• Given records:
○ ○ ○ ○ ○ ○ ○
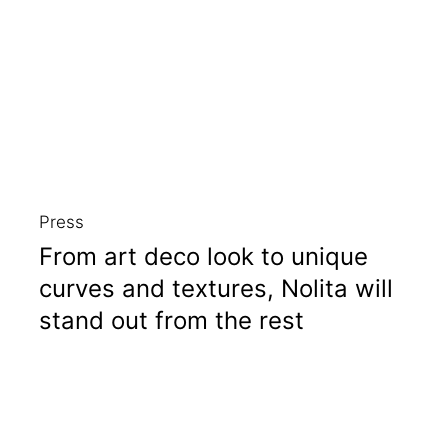
Press
From art deco look to unique
curves and textures, Nolita will
stand out from the rest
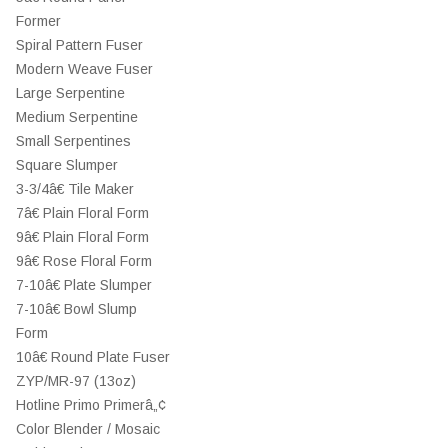
Former
Spiral Pattern Fuser
Modern Weave Fuser
Large Serpentine
Medium Serpentine
Small Serpentines
Square Slumper
3-3/4â€ Tile Maker
7â€ Plain Floral Form
9â€ Plain Floral Form
9â€ Rose Floral Form
7-10â€ Plate Slumper
7-10â€ Bowl Slump
Form
10â€ Round Plate Fuser
ZYP/MR-97 (13oz)
Hotline Primo Primerâ„¢
Color Blender / Mosaic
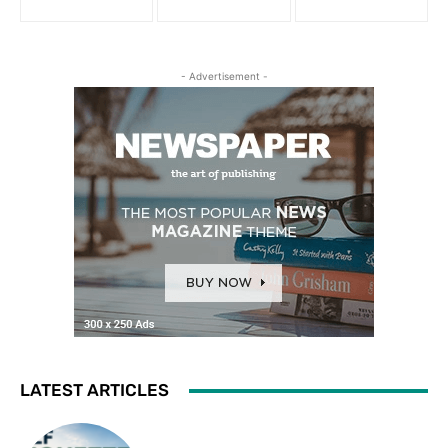
- Advertisement -
LATEST ARTICLES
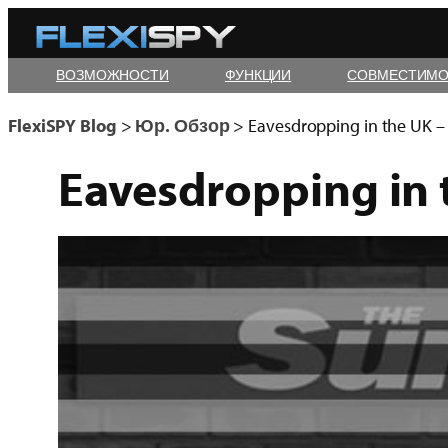
Skip
to
ВОЗМОЖНОСТИ
ФУНКЦИИ
СОВМЕСТИМО
content
FlexiSPY Blog
>
Юр. Обзор
>
Eavesdropping in the UK – I
Eavesdropping in t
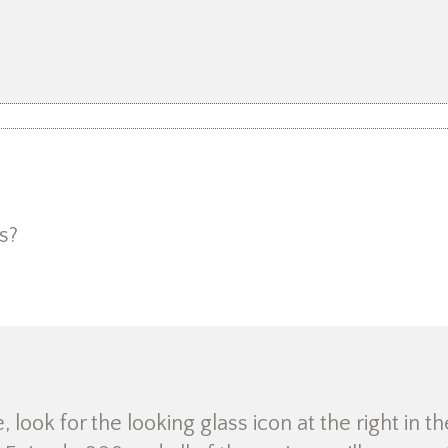
s?
look for the looking glass icon at the right in th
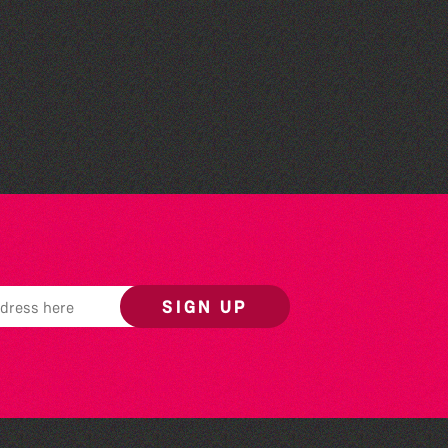
Community Library Crafts
SIGN UP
○ ○ ○ ○ ○ ○ ○
• Work task: Give back exactly the lines running from the one that contains "Modern Weave Fuser" to the end of the records, including both of those lines and excluding every picture.

• Response below:
Modern Weave Fuser
Large Serpentine
Medium Serpentine
Small Serpentines
Square Slumper
3-3/4â€ Tile Maker
7â€ Plain Floral Form
9â€ Plain Floral Form
9â€ Rose Floral Form
7-10â€ Plate Slumper
7-10â€ Bowl Slump
Form
10â€ Round Plate Fuser
ZYP/MR-97 (13oz)
Hotline Primo Primerâ„¢
Color Blender / Mosaic
- Advertisement -
LATEST ARTICLES
Skip
to
ВОЗМОЖНОСТИ
ФУНКЦИИ
СОВМЕСТИМО
content
FlexiSPY Blog
>
Юр. Обзор
>
Eavesdropping in the UK – I
Eavesdropping in t
s?
look for the looking glass icon at the right in th
Community Library Crafts
SIGN UP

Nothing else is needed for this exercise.